I need every line of the material below that includes the string "GARIADHAR".

Segment Open

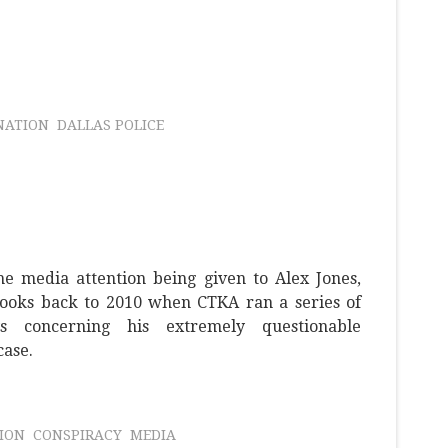
NATION
DALLAS POLICE
he media attention being given to Alex Jones,
ooks back to 2010 when CTKA ran a series of
ys concerning his extremely questionable
case.
TION
CONSPIRACY
MEDIA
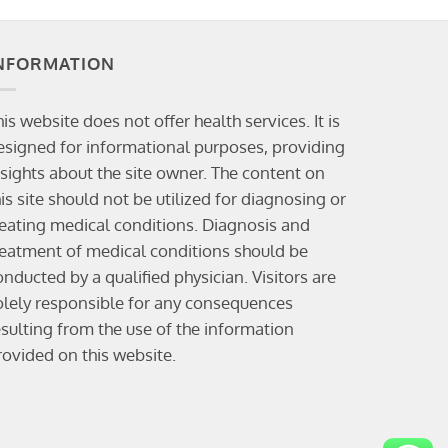
NFORMATION
his website does not offer health services. It is
esigned for informational purposes, providing
nsights about the site owner. The content on
his site should not be utilized for diagnosing or
reating medical conditions. Diagnosis and
reatment of medical conditions should be
onducted by a qualified physician. Visitors are
olely responsible for any consequences
esulting from the use of the information
rovided on this website.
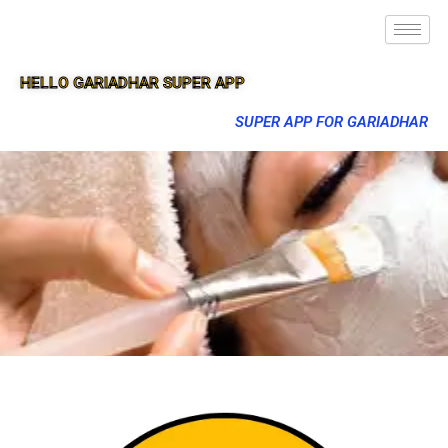
HELLO GARIADHAR SUPER APP
SUPER APP FOR GARIADHAR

Segment Closed

▶ _Solution to this exercise_:
HELLO GARIADHAR SUPER APP
SUPER APP FOR GARIADHAR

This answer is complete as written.